Para a relatora do processo,Terezinha Irigaray, que foi derrotada, o ex-governador é responsável também por "graves infrações gerenciais", que contribuíram para a piora da situação financeira do Estado. "Deve ser dado um fim à impunidade política e administrativa, independentemente de qualquer sigla político-partidária", afirmou Terezinha, na exposição de seu voto pela rejeição das contas de Olívio Dutra.

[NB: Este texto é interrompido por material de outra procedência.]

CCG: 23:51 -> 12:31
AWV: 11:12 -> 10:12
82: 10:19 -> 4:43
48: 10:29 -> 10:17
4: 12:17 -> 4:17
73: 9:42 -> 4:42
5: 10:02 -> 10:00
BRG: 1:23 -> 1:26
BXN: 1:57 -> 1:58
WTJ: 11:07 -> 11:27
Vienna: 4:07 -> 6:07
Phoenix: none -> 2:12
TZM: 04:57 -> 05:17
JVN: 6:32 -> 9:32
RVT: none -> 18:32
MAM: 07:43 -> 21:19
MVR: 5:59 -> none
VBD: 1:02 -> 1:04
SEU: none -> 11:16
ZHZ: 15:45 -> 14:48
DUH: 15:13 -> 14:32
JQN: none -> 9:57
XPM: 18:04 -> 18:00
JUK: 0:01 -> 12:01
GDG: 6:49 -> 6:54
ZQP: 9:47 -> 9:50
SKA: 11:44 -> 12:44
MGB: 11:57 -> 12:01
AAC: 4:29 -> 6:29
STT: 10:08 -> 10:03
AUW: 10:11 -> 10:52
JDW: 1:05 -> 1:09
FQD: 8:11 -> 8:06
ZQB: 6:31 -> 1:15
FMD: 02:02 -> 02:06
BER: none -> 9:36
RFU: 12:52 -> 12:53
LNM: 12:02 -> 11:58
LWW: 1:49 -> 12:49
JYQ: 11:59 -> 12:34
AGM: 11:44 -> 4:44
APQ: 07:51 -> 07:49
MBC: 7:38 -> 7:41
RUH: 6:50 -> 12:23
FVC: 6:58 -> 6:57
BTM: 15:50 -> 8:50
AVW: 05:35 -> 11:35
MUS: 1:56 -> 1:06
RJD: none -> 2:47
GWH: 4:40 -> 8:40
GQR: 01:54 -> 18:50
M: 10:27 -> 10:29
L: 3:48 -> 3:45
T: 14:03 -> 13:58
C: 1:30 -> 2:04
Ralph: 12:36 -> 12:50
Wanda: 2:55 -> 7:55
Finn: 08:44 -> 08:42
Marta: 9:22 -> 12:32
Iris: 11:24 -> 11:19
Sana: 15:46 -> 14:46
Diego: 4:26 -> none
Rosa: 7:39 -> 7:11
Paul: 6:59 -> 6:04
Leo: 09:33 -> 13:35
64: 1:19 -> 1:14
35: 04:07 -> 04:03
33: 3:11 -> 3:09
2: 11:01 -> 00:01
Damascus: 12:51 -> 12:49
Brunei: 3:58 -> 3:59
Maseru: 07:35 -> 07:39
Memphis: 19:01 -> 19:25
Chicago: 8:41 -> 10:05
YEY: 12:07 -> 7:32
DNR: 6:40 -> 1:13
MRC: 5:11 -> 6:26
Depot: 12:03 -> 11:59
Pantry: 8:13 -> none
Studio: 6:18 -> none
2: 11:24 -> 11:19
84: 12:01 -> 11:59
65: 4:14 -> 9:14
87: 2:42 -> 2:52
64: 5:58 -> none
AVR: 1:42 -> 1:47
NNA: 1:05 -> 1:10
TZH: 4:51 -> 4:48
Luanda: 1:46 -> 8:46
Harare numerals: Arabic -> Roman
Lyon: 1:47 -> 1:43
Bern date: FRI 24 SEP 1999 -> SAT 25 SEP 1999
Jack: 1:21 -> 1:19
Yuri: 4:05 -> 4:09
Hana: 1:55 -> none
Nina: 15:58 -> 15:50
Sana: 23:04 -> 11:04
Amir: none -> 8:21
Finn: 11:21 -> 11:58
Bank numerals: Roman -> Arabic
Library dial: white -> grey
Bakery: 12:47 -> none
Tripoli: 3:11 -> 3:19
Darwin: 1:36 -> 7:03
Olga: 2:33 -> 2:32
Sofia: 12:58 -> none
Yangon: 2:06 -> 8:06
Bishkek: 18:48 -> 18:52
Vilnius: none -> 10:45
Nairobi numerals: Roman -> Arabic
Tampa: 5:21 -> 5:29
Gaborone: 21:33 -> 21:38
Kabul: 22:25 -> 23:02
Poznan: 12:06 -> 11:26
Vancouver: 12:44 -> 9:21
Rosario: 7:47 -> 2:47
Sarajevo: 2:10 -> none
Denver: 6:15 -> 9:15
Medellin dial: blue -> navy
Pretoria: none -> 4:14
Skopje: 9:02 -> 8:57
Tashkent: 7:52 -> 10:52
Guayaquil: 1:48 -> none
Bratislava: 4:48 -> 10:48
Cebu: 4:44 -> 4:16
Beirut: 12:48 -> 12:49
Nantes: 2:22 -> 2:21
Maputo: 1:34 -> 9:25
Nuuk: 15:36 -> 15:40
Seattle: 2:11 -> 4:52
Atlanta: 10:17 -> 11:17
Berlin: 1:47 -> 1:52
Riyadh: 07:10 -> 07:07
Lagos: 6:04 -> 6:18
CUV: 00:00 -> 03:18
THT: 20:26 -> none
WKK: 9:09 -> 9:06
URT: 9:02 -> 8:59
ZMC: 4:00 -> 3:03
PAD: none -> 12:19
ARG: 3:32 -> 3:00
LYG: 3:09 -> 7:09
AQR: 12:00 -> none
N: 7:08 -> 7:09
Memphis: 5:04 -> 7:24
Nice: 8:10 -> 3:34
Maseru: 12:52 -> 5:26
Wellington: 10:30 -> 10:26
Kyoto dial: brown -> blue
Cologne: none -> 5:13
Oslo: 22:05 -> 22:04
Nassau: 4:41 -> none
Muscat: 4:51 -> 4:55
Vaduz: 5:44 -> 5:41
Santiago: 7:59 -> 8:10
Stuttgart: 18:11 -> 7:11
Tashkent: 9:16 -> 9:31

No Paraná, os dados do balanço patrimonial do Estado registravam R$ 3,1 bilhões em restos a pagar no fim de 2002. Mas o ex-governador Jaime Lerner (PFL) teve suas contas aprovadas porque, segundo os conselheiros do TCE, R$ 2 bilhões desse montante eram precatórios (dívidas judiciais) que poderiam ser pagos em 10 anos e não exigiam, portanto, disponibilidade em caixa.

Em Goiás, o saldo a descoberto de restos a pagar deixado por Maguito Vilella (PMDB) chegou a R$ 1 bilhão no fim de 2002. Mas o TCE só ressalvou essa irregularidade, evitando a rejeição completa das contas.